Application dans la filière de méthanisation

La méthanisation est en plein essor en France depuis une dizaine d’années. Les graisses de flottation possèdent un pouvoir méthanogène atteignant jusqu’à 750 m³ de méthane par tonne de matière organique. Elles sont donc très recherchées pour augmenter la rentabilité de ces unités. Cependant, leur utilisation à l’état brut est souvent imparfaite entraînant différents désagréments d’exploitation : croûtage, départ de moussage, vitesse lente de dégradation et présence non-négligeable de résidus lipidiques dans le digestat.

Une étape de saponification des déchets gras - réalisée en amont du méthaniseur - présente des avantages notables pour l’installation. En effet, les propriétés de la matière saponifiées (citées précédemment) permettent de mieux contrôler le processus biologique et d’éviter les problèmes mécaniques.

Les graisses saponifiées jouent alors un rôle de booster dans la productivité de l’installation en améliorant la quantité de méthane réellement produite et cela tout en permettant un meilleur contrôle du digesteur par une régulation de son pH et de son pouvoir tampon (Battimelli et al, 2009, Carrère et al, 2010).

Dans ce contexte, le développement de procédés de saponification des graisses associables aux unités de méthanisation - tel que le SAPO’FIX¹ - est fortement recherché. Afin d’apporter stabilité et gains aux gestionnaires de méthaniseurs, Sapoval développe actuellement une solution spécifique d’intégration de ces graisses saponifiées à cette activité, SAPO’METHA. Les études réalisées à ce propos laissent envisager des gains de 30 à 80 € par tonne de déchets gras bruts méthanisés et des temps de retour sur investissement pour ce type d’installation inférieurs à 3 ans.

Dans ces développements, sont aussi bien visés les stations d’épuration urbaines (co-digestion boues/graisses) que les sites de méthanisation de biodéchets acceptant des graisses.

Application pour de petits gisements et sur les sites de transit

Dans le cas de sites de production de petite taille (gisement < 100 T/an) - comme les STEP de moins de 20 000 EH, les agro-industries de 20 salariés, ou encore les établissements de métiers de bouche - le temps de retour sur investissement d’un prétraitement fixe par saponification est souvent trop long (> à 5 ans). Pour répondre à ces cas de figure, il existe des unités mobiles de prétraitement.

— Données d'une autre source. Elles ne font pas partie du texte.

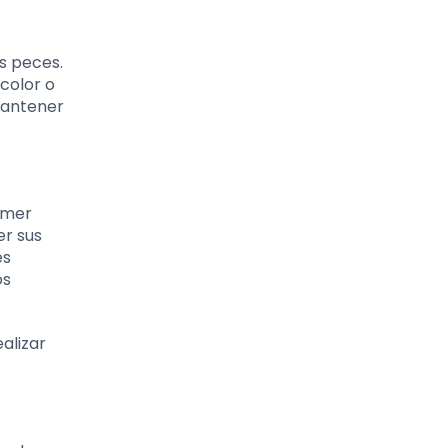
s peces.
color o
mantener
rimer
er sus
es
os
alizar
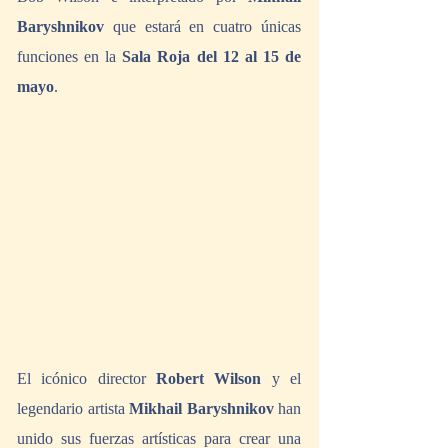
Baryshnikov 
que estará en cuatro únicas 
funciones en la 
Sala Roja del 12 al 15 de 
mayo
.  
El icónico director 
Robert Wilson
 y el 
legendario artista 
Mikhail Baryshnikov
 han 
unido sus fuerzas artísticas para crear una 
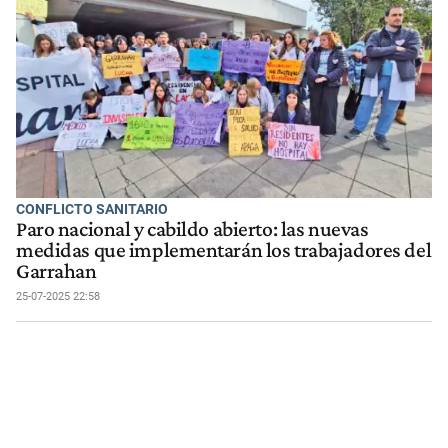
CONFLICTO SANITARIO
Paro nacional y cabildo abierto: las nuevas
medidas que implementarán los trabajadores del
Garrahan
25-07-2025 22:58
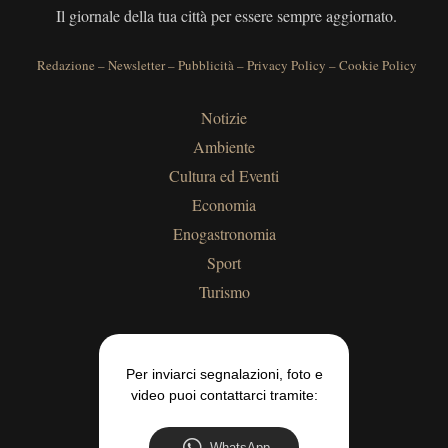
Il giornale della tua città per essere sempre aggiornato.
Redazione
–
Newsletter
–
Pubblicità
–
Privacy Policy
–
Cookie Policy
Notizie
Ambiente
Cultura ed Eventi
Economia
Enogastronomia
Sport
Turismo
Per inviarci segnalazioni, foto e
video puoi contattarci tramite:
WhatsApp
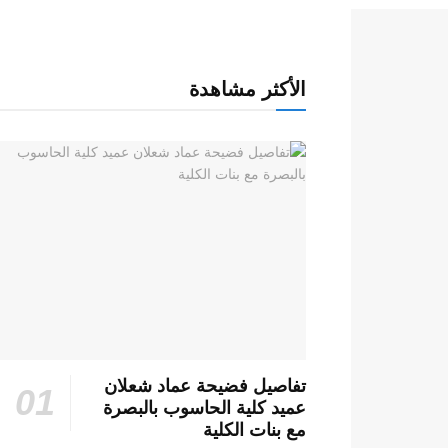
الأكثر مشاهدة
تفاصيل فضيحة عماد شعلان
عميد كلية الحاسوب بالبصرة
مع بنات الكلية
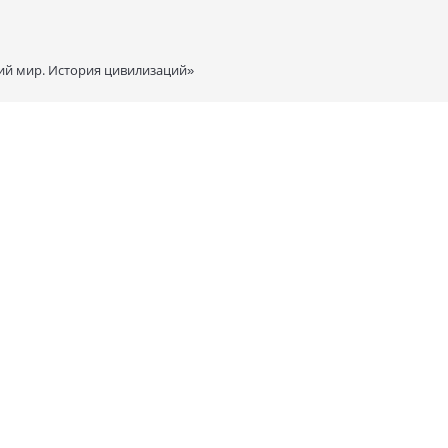
ий мир. История цивилизаций»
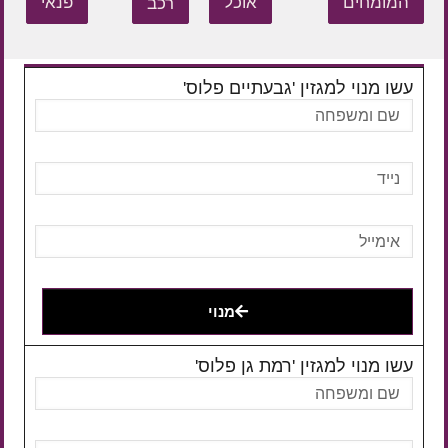
המומחים
אוכל
רכב
פנאי
עשו מנוי למגזין 'גבעתיים פלוס'
מנוי
עשו מנוי למגזין 'רמת גן פלוס'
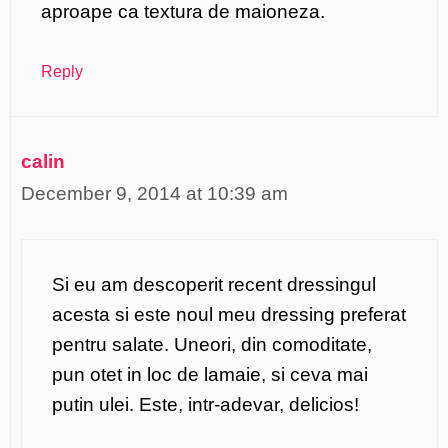
aproape ca textura de maioneza.
Reply
calin
December 9, 2014 at 10:39 am
Si eu am descoperit recent dressingul
acesta si este noul meu dressing preferat
pentru salate. Uneori, din comoditate,
pun otet in loc de lamaie, si ceva mai
putin ulei. Este, intr-adevar, delicios!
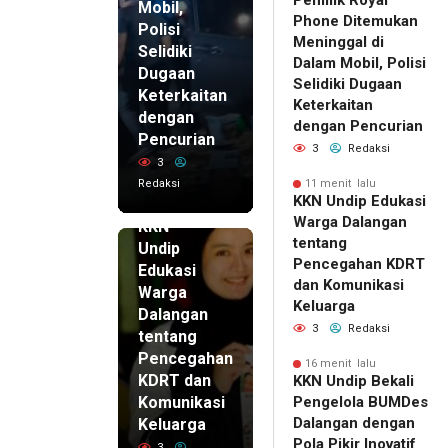
Pemilik Royal
Mobil,
Phone Ditemukan
Polisi
Meninggal di
Selidiki
Dalam Mobil, Polisi
Dugaan
Selidiki Dugaan
Keterkaitan
Keterkaitan
dengan
dengan Pencurian
Pencurian
3
Redaksi
3
Redaksi
11 menit lalu
11 menit
KKN Undip Edukasi
lalu
Warga Dalangan
KKN
tentang
Undip
Pencegahan KDRT
Edukasi
dan Komunikasi
Warga
Keluarga
Dalangan
3
Redaksi
tentang
Pencegahan
16 menit lalu
KDRT dan
KKN Undip Bekali
Komunikasi
Pengelola BUMDes
Dalangan dengan
Keluarga
Pola Pikir Inovatif
3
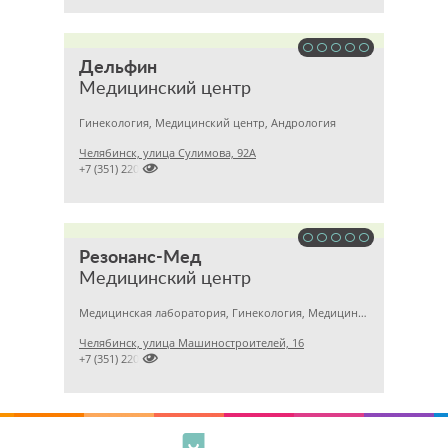
Дельфин
Медицинский центр
Гинекология, Медицинский центр, Андрология
Челябинск, улица Сулимова, 92А

+7 (351) 2201843
Резонанс-Мед
Медицинский центр
Медицинская лаборатория, Гинекология, Медицинский центр
Челябинск, улица Машиностроителей, 16

+7 (351) 2201031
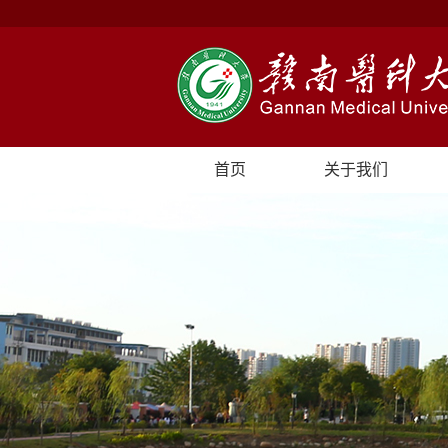
首页
关于我们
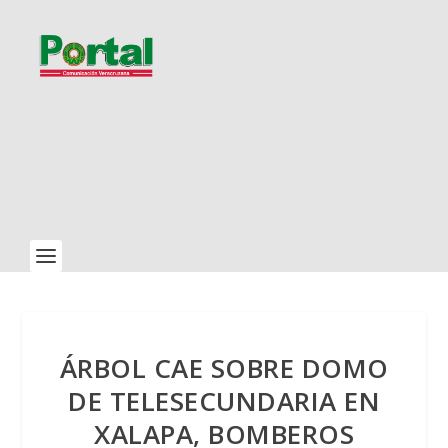
ÁRBOL CAE SOBRE DOMO
DE TELESECUNDARIA EN
XALAPA, BOMBEROS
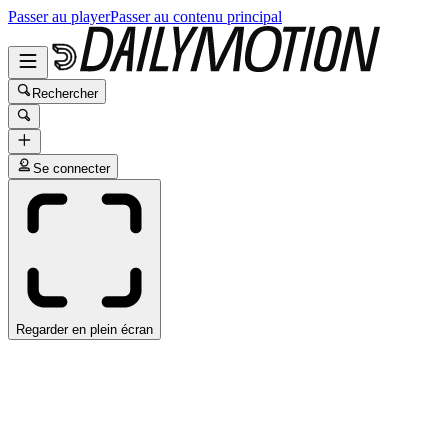
Passer au player
Passer au contenu principal
Rechercher
Se connecter
Regarder en plein écran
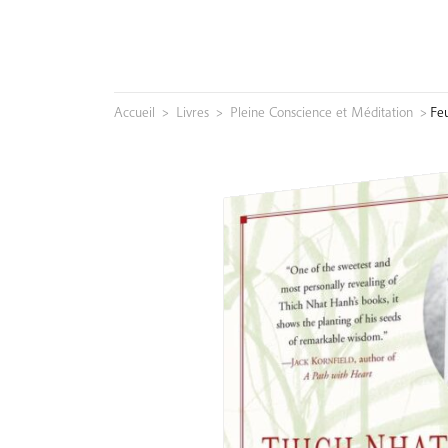
Skip
to
content
Accueil
>
Livres
>
Pleine Conscience et Méditation
>
Feu
Rechercher :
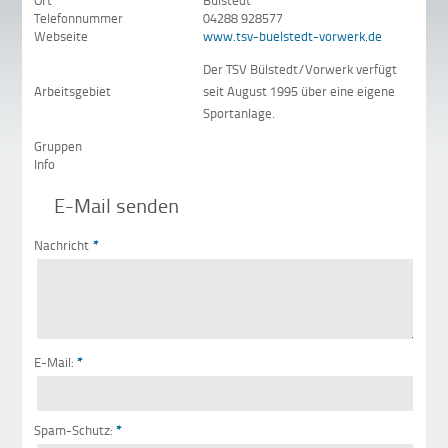
Ort
Bülstedt
Telefonnummer
04288 928577
Webseite
www.tsv-buelstedt-vorwerk.de
Der TSV Bülstedt/Vorwerk verfügt
Arbeitsgebiet
seit August 1995 über eine eigene
Sportanlage.
Gruppen
Info
E-Mail senden
Nachricht
*
E-Mail:
*
Spam-Schutz:
*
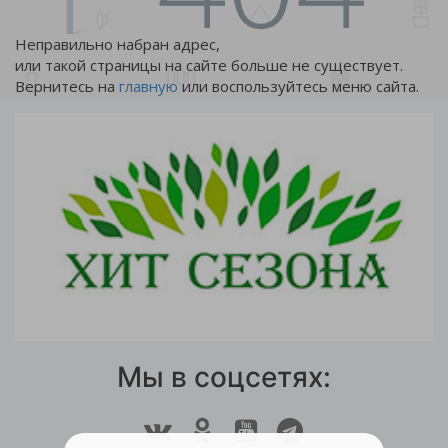
Неправильно набран адрес,
или такой страницы на сайте больше не существует.
Вернитесь на
главную
или воспользуйтесь меню сайта.
Мы в соцсетях:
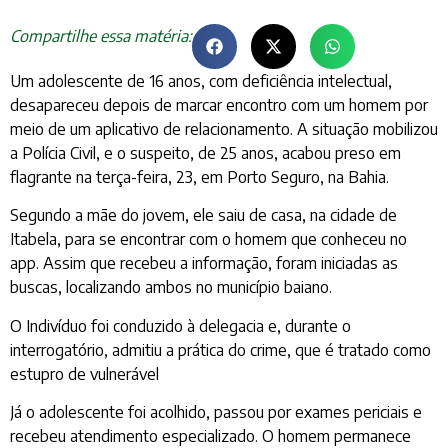
Compartilhe essa matéria:
Um adolescente de 16 anos, com deficiência intelectual,
desapareceu depois de marcar encontro com um homem por
meio de um aplicativo de relacionamento. A situação mobilizou
a Polícia Civil, e o suspeito, de 25 anos, acabou preso em
flagrante na terça-feira, 23, em Porto Seguro, na Bahia.
Segundo a mãe do jovem, ele saiu de casa, na cidade de
Itabela, para se encontrar com o homem que conheceu no
app. Assim que recebeu a informação, foram iniciadas as
buscas, localizando ambos no município baiano.
O Indivíduo foi conduzido à delegacia e, durante o
interrogatório, admitiu a prática do crime, que é tratado como
estupro de vulnerável
Já o adolescente foi acolhido, passou por exames periciais e
recebeu atendimento especializado. O homem permanece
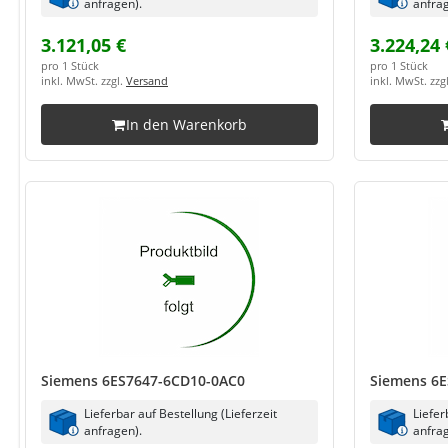
anfragen).
anfrag
3.121,05 €
3.224,24 
pro 1 Stück
pro 1 Stück
inkl. MwSt. zzgl.
Versand
inkl. MwSt. zzg
In den Warenkorb
Siemens 6ES7647-6CD10-0AC0
Siemens 6E
Lieferbar auf Bestellung (Lieferzeit
Liefer
anfragen).
anfrag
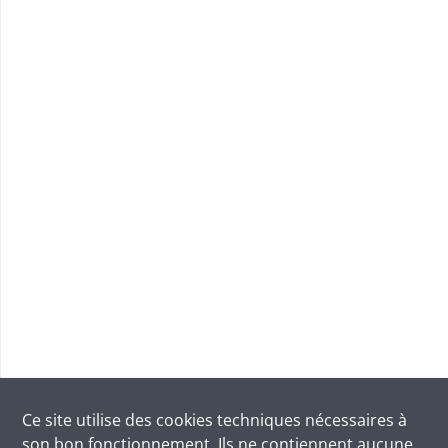
Ce site utilise des
cookies
techniques nécessaires à
son bon fonctionnement. Ils ne contiennent aucune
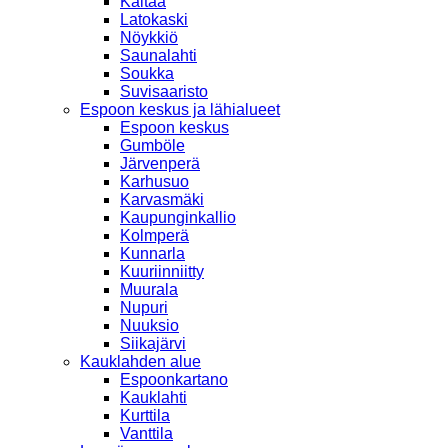
Kaitaa
Latokaski
Nöykkiö
Saunalahti
Soukka
Suvisaaristo
Espoon keskus ja lähialueet
Espoon keskus
Gumböle
Järvenperä
Karhusuo
Karvasmäki
Kaupunginkallio
Kolmperä
Kunnarla
Kuuriinniitty
Muurala
Nupuri
Nuuksio
Siikajärvi
Kauklahden alue
Espoonkartano
Kauklahti
Kurttila
Vanttila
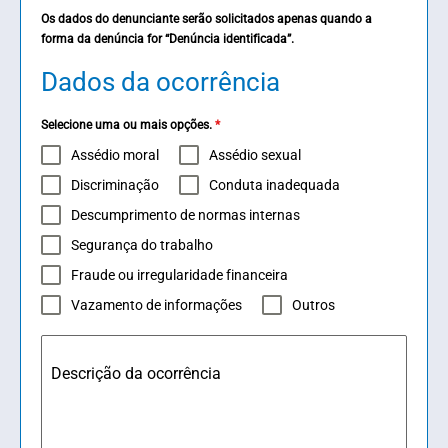
Os dados do denunciante serão solicitados apenas quando a
forma da denúncia for “Denúncia identificada”.
Dados da ocorrência
Selecione uma ou mais opções.
*
Assédio moral
Assédio sexual
Discriminação
Conduta inadequada
Descumprimento de normas internas
Segurança do trabalho
Fraude ou irregularidade financeira
Vazamento de informações
Outros
Descrição da ocorrência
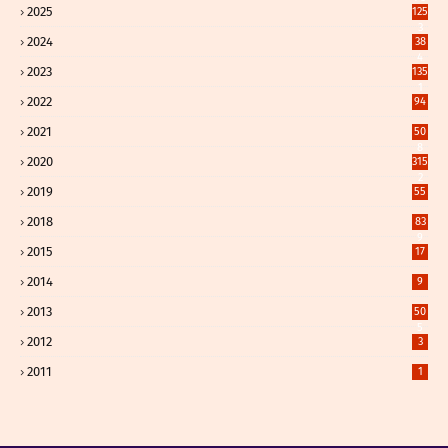
2025
125
3
2024
38
4
2023
135
1
2022
94
2021
50
8
2020
315
2
2019
55
2018
83
9
2015
17
2014
9
2013
50
5
2012
3
2011
1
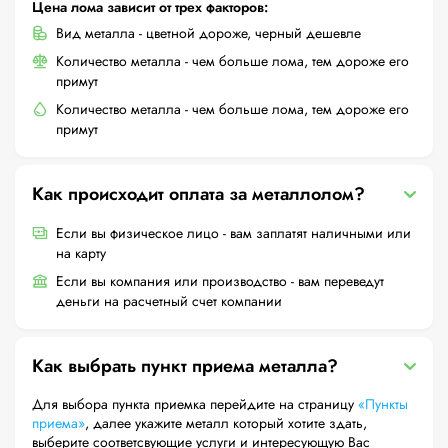
Цена лома зависит от трех факторов:
Вид металла - цветной дороже, черный дешевле
Количество металла - чем больше лома, тем дороже его
примут
Количество металла - чем больше лома, тем дороже его
примут
Как происходит оплата за металлолом?
Если вы физическое лицо - вам заплатят наличными или
на карту
Если вы компания или производство - вам переведут
деньги на расчетный счет компании
Как выбрать пункт приема металла?
Для выбора пункта приемка перейдите на страницу
«Пункты
приема»
, далее укажите металл который хотите здать,
выберите соответсвующие услуги и интересующую Вас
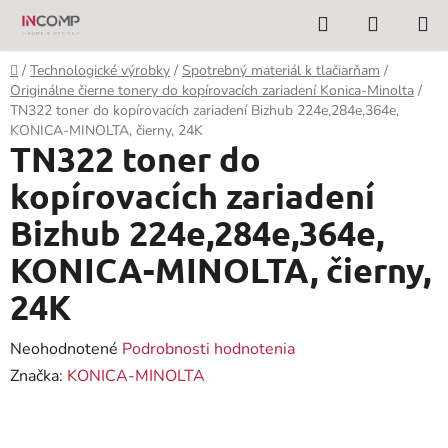
Prejsť
Hľadať
NÁKUP
na
KOŠÍK
obsah
Domov
/
Technologické výrobky
/
Spotrebný materiál k tlačiarňam
/
Originálne čierne tonery do kopírovacích zariadení Konica-Minolta
/
TN322 toner do kopírovacích zariadení Bizhub 224e,284e,364e,
KONICA-MINOLTA, čierny, 24K
TN322 toner do
kopírovacích zariadení
Bizhub 224e,284e,364e,
KONICA-MINOLTA, čierny,
24K
Priemerné
Neohodnotené
Podrobnosti hodnotenia
hodnotenie
Značka:
KONICA-MINOLTA
produktu
je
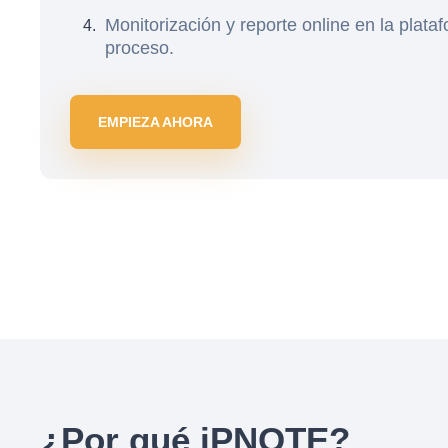
Monitorización y reporte online en la plata
proceso.
EMPIEZA AHORA
¿Por qué iPNOTE?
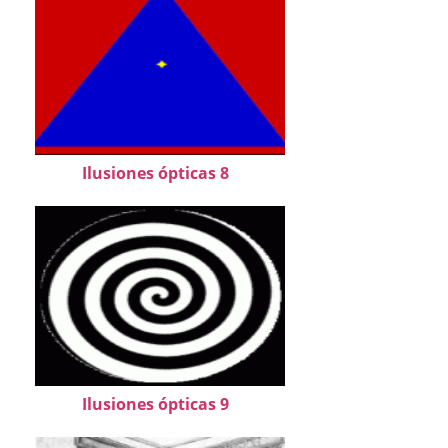
Ilusiones ópticas 8
Ilusiones ópticas 9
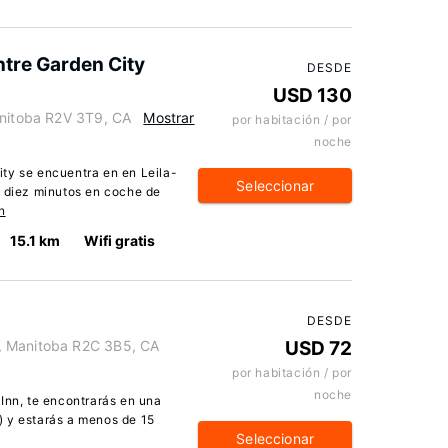
ntre Garden City
DESDE
USD 130
anitoba R2V 3T9, CA
Mostrar
por habitación / por
noche
ty se encuentra en en Leila-
Seleccionar
s diez minutos en coche de
n
15.1 km
Wifi gratis
DESDE
, Manitoba R2C 3B5, CA
USD 72
por habitación / por
noche
Inn, te encontrarás en una
) y estarás a menos de 15
Seleccionar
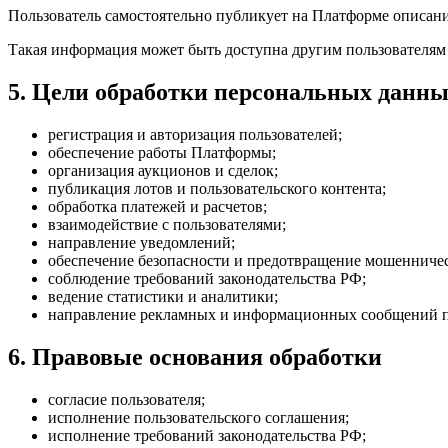
Пользователь самостоятельно публикует на Платформе описани
Такая информация может быть доступна другим пользователям
5. Цели обработки персональных данн
регистрация и авторизация пользователей;
обеспечение работы Платформы;
организация аукционов и сделок;
публикация лотов и пользовательского контента;
обработка платежей и расчетов;
взаимодействие с пользователями;
направление уведомлений;
обеспечение безопасности и предотвращение мошенничес
соблюдение требований законодательства РФ;
ведение статистики и аналитики;
направление рекламных и информационных сообщений пр
6. Правовые основания обработки
согласие пользователя;
исполнение пользовательского соглашения;
исполнение требований законодательства РФ;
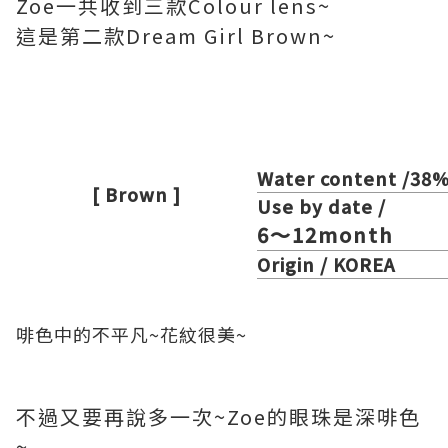
Zoe一共收到三款Colour lens~
這是第二款Dream Girl Brown~
Water content /38
[ Brown ]
Use by date /
6～12month
Origin / KOREA
啡色中的不平凡~花紋很美~
不過又要再說多一次~Zoe的眼珠是深啡色
~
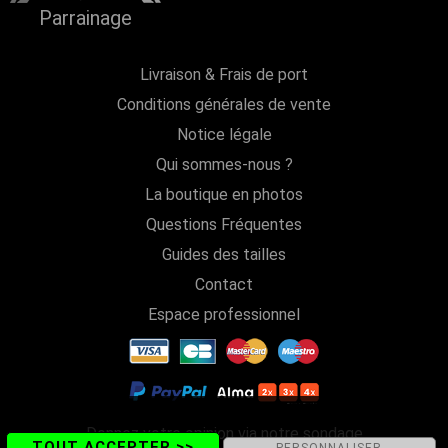
Parrainage
Livraison & Frais de port
Conditions générales de vente
Notice légale
Qui sommes-nous ?
La boutique en photos
Questions Fréquentes
Guides des tailles
Contact
Espace professionnel
Donnez votre opinion via notre sondage
TOUT ACCEPTER >>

Le service SAPO’MOB¹, proposé grâce à la nouvelle unité mobile SAPO’HYDRO¹ mêlant hydrocurage et saponification apporte les avantages précités de ce prétraitement à travers une relocalisation en collaboration avec les gestionnaires d’assainissement et de méthaniseurs. Ces solutions permettent à des coûts compétitifs une gestion simplifiée de ces graisses.

Dans ces unités mobiles, l’hydrolyse des déchets gras est réalisée sur la durée de leur transport vers leur exutoire final. Ces solutions mobiles ouvrent aussi la voie à de nouveaux exutoires : rejet au réseau via des partenariats avec les gestionnaires d’assainissement locaux, dégradation en unité de méthanisation ou encore stockage sur site - facilité par la forme liquide des déchets - avant traitement.